Egregio prof. Mario Monti, in qualità di Presidente del Consiglio della Repubblica Italiana ha il dovere istituzionale di tranquillizzarci difendendo la Sua onorabilità, dimostrando agli Italiani, nei Tribunali della Repubblica, che le accuse gravissime che Le sono state rivolte sono infondate.

Le abbiamo ripetutamente espresso stima, certi che il Suo solenne giuramento di fedeltà alla Costituzione La vincolasse a lavorare per il bene dell’ Italia, difendendoci, grazie alle conoscenze da Lei acquisite nei circuiti della Bildenberg, della Trilaterale e della Goldman Sachc, da eventuali progetti della grande finanza dannosi per il nostro Paese, ed affinchè elaborasse e proponesse all’ Europa ed alle banche regole e metodi che favorissero la ripresa e lo sviluppo di cui il Suo Paese ha vitale ed urgente bisogno per rilanciare le industrie dalle variegate e geniali produzioni reali.

Purtroppo annotiamo il costante prevalere di quella Germania che, in un recente passato, ha devastato l’Europa cavalcando il mito dell’ “arianità” e che oggi impone, con la cura delle “virtù contabili tedesche”, un’ austerità che ha dimostrato nei fatti di essere rovinosa, poiché non ha salvato ma scientificamente distrutto l’ economia greca, causato gravi sofferenze al popolo greco e crudeli patimenti agli innocenti bambini greci che, nel cuore della civile Europa, soffrono la fame e la denutrizione come documentato e denunciato dall ‘ Unicef.

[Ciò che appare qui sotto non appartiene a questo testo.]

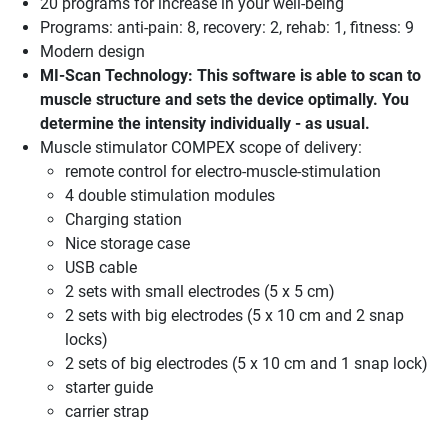
20 programs for increase in your well-being
Programs: anti-pain: 8, recovery: 2, rehab: 1, fitness: 9
Modern design
MI-Scan Technology: This software is able to scan to
muscle structure and sets the device optimally. You
determine the intensity individually - as usual.
Muscle stimulator COMPEX scope of delivery:
remote control for electro-muscle-stimulation
4 double stimulation modules
Charging station
Nice storage case
USB cable
2 sets with small electrodes (5 x 5 cm)
2 sets with big electrodes (5 x 10 cm and 2 snap
locks)
2 sets of big electrodes (5 x 10 cm and 1 snap lock)
starter guide
carrier strap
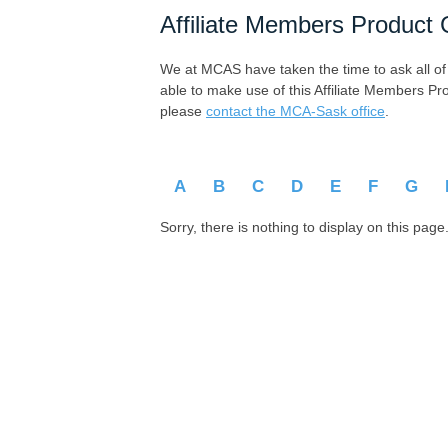
Affiliate Members Product 
We at MCAS have taken the time to ask all of ou
able to make use of this Affiliate Members Pr
please
contact the MCA-Sask office
.
A
B
C
D
E
F
G
Sorry, there is nothing to display on this page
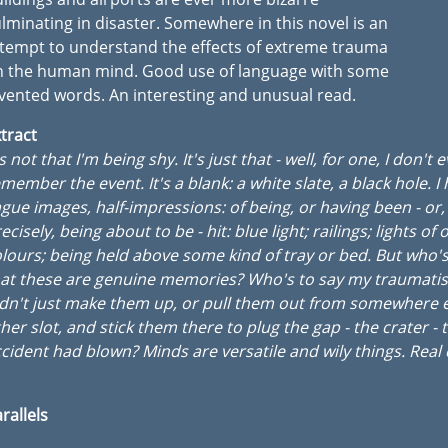
lminating in disaster. Somewhere in this novel is an
tempt to understand the effects of extreme trauma
n the human mind. Good use of language with some
vented words. An interesting and unusual read.
tract
's not that I'm being shy. It's just that - well, for one, I don't 
member the event. It's a blank: a white slate, a black hole. I
gue images, half-impressions: of being, or having been - or
ecisely, being about to be - hit: blue light; railings; lights of 
lours; being held above some kind of tray or bed. But who's
hat these are genuine memories? Who's to say my traumati
dn't just make them up, or pull them out from somewhere 
her slot, and stick them there to plug the gap - the crater - 
cident had blown? Minds are versatile and wily things. Real
rallels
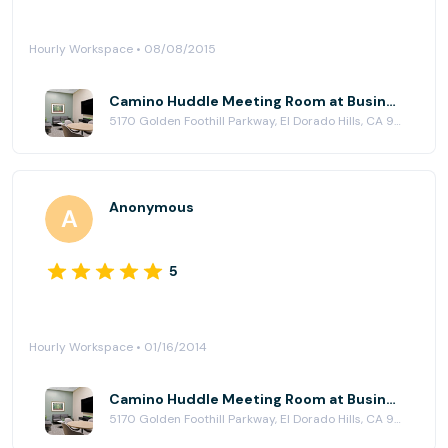
Hourly Workspace • 08/08/2015
Camino Huddle Meeting Room at Business Workspaces
5170 Golden Foothill Parkway, El Dorado Hills, CA 95762
Anonymous
5
Hourly Workspace • 01/16/2014
Camino Huddle Meeting Room at Business Workspaces
5170 Golden Foothill Parkway, El Dorado Hills, CA 95762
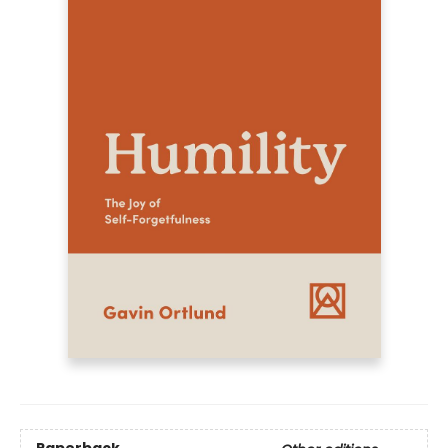
Paperback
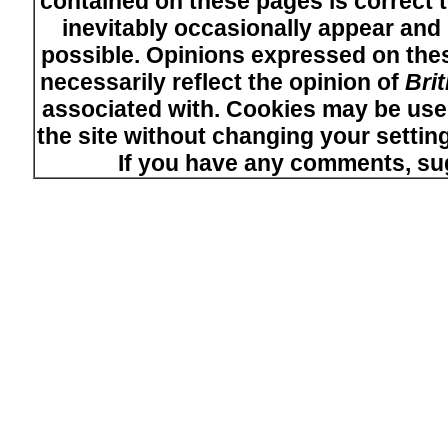
contained on these pages is correct t
inevitably occasionally appear and i
possible. Opinions expressed on thes
necessarily reflect the opinion of
Bri
associated with. Cookies may be used
the site without changing your setti
If you have any comments, su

Contiamo sulla Sua consapevolezza e sulla Sua denuncia della perversità di questi itinerari imposti alla Grecia, non compatibili con la cultura europea ed il sentire dei popoli europei, ma frutto di prassi economico-bancarie palesemente ed innegabilmente distruttive, che debbono essere da subito condannate e avversate per impedirne l’ applicazione anche in Italia.

Purtroppo i risultati concreti delle cure europee finora applicate sono i suicidi avvenuti in Italia che si sommano con quelli avvenuti in Grecia, la incertezza delle famiglie, la disperazione degli imprenditori che nelle banche non trovano accoglienza per finanziare i piani produttivi. Per questo sollecitiamo le immediate soluzioni fattibili a costo zero da prendersi per il bene comune, come previsto dalla Costituzione a cui Lei è vincolato da un giuramento di fedeltà.

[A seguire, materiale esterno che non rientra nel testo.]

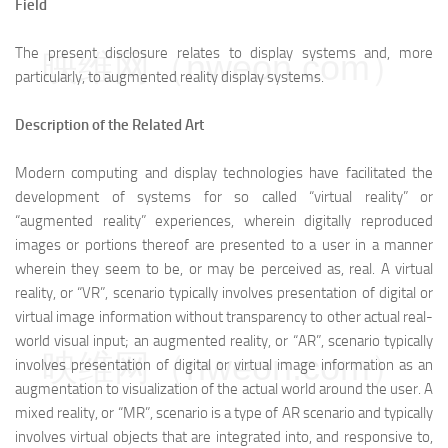
Field
The present disclosure relates to display systems and, more
映维网（nweon.com）
particularly, to augmented reality display systems.
Description of the Related Art
Modern computing and display technologies have facilitated the
development of systems for so called “virtual reality” or
“augmented reality” experiences, wherein digitally reproduced
images or portions thereof are presented to a user in a manner
wherein they seem to be, or may be perceived as, real. A virtual
reality, or “VR”, scenario typically involves presentation of digital or
virtual image information without transparency to other actual real-
world visual input; an augmented reality, or “AR”, scenario typically
映维网（nweon.com）
involves presentation of digital or virtual image information as an
augmentation to visualization of the actual world around the user. A
mixed reality, or “MR”, scenario is a type of AR scenario and typically
involves virtual objects that are integrated into, and responsive to,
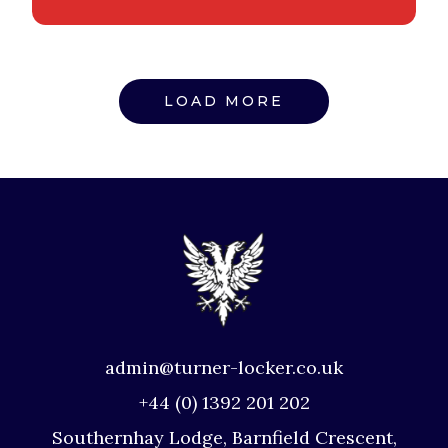
LOAD MORE
admin@turner-locker.co.uk
+44 (0) 1392 201 202
Southernhay Lodge, Barnfield Crescent,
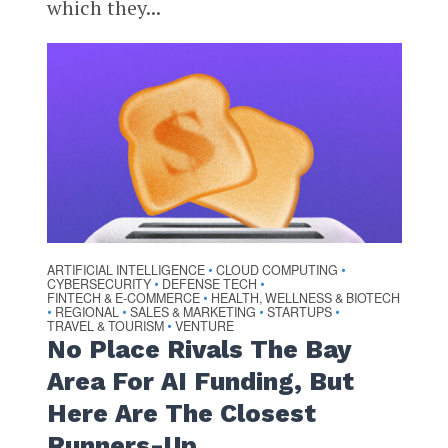
which they...
ARTIFICIAL INTELLIGENCE
CLOUD COMPUTING
•
•
CYBERSECURITY
DEFENSE TECH
•
•
FINTECH & E-COMMERCE
HEALTH, WELLNESS & BIOTECH
•
REGIONAL
SALES & MARKETING
STARTUPS
•
•
•
•
TRAVEL & TOURISM
VENTURE
•
No Place Rivals The Bay
Area For AI Funding, But
Here Are The Closest
Runners-Up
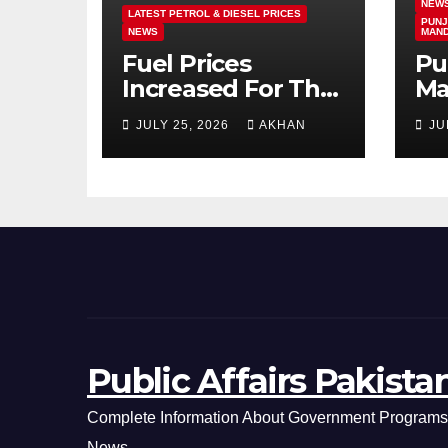
NEW
LATEST PETROL & DIESEL PRICES
PUNJ
NEWS
MAN
Fuel Prices
Pu
Increased For The
Ma
5th Consecutive
Ma
JULY 25, 2026
AKHAN
JU
Day Latest Petrol
Cl
& Diesel Prices
Ex
Public Affairs Pakista
Complete Information About Government Programs,
News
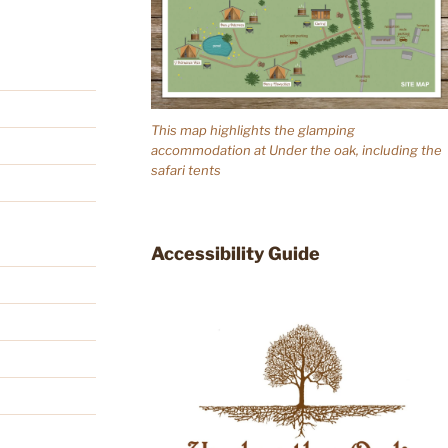
This map highlights the glamping
accommodation at Under the oak, including the
safari tents
Accessibility Guide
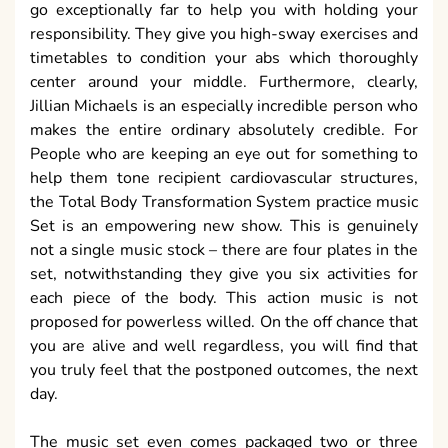
go exceptionally far to help you with holding your
responsibility. They give you high-sway exercises and
timetables to condition your abs which thoroughly
center around your middle. Furthermore, clearly,
Jillian Michaels is an especially incredible person who
makes the entire ordinary absolutely credible. For
People who are keeping an eye out for something to
help them tone recipient cardiovascular structures,
the Total Body Transformation System practice music
Set is an empowering new show. This is genuinely
not a single music stock – there are four plates in the
set, notwithstanding they give you six activities for
each piece of the body. This action music is not
proposed for powerless willed. On the off chance that
you are alive and well regardless, you will find that
you truly feel that the postponed outcomes, the next
day.
The music set even comes packaged two or three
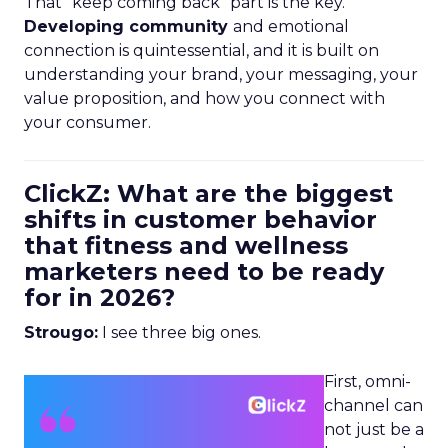
That “keep coming back” part is the key.
Developing community
and emotional
connection is quintessential, and it is built on
understanding your brand, your messaging, your
value proposition, and how you connect with
your consumer.
ClickZ: What are the biggest
shifts in customer behavior
that fitness and wellness
marketers need to be ready
for in 2026?
Strougo:
I see three big ones.
First, omni-
channel can
not just be a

Proponga con urgenza la legge a costo zero per imporre alle banche di scegliere se essere ordinarie o speculative, classificazione socialmente utile ed indispensabile, peraltro in fase di elaborazione anche in America.

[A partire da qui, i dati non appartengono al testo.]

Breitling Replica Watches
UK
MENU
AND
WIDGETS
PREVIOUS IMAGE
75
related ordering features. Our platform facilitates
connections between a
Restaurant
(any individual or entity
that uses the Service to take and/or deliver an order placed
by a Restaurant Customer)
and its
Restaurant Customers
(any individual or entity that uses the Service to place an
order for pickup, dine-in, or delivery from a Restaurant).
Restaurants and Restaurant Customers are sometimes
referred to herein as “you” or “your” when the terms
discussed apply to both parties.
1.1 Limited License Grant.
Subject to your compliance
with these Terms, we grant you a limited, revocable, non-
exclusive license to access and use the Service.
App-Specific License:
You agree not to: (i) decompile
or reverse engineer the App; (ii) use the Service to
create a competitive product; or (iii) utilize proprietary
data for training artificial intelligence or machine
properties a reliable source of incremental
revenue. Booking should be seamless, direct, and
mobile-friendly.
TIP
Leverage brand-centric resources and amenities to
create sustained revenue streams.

La Cassa Depositi e Prestiti dispone di una liquidità inutilizzata di circa 180 miliardi di € con cui è possibile erogare da subito i 100 miliardi di lavori eseguiti per conto dello stato da migliaia di imprenditori che rischiano il fallimento. Il pagamento dei debiti, oltre a dare impulso ai consumi ed alla ripresa, non incide sul debito pubblico ed evita la perdita di migliaia di imprese che non riapriranno più se falliscono, nonché il suicidio di decine di imprenditori. La soluzione Passera non risolve le drammatiche situazioni dell’ immediato ed allunga l’ agonia di molte aziende.

Siamo certi che difenderà il Suo onore, provando che lavora per il bene dell’ Italia e che il giornalista Paolo Barnard, benché organizzatore di un convegno a Rimini che ha visto la presenza di importanti premi Nobel per l’ economia, si sbaglia e danneggia la Sua immagine causando angoscianti apprensioni e diffondendo il sospetto che Lei lavora per portare alla rovina l ‘Italia e l’ Europa al servizio della speculazione finanziaria.

Restiamo in attesa di seguire il processo e la fase dibattimentale della Sua difesa e distintamente La salutiamo.

Francesco Miglino

segretario del partito internettiano.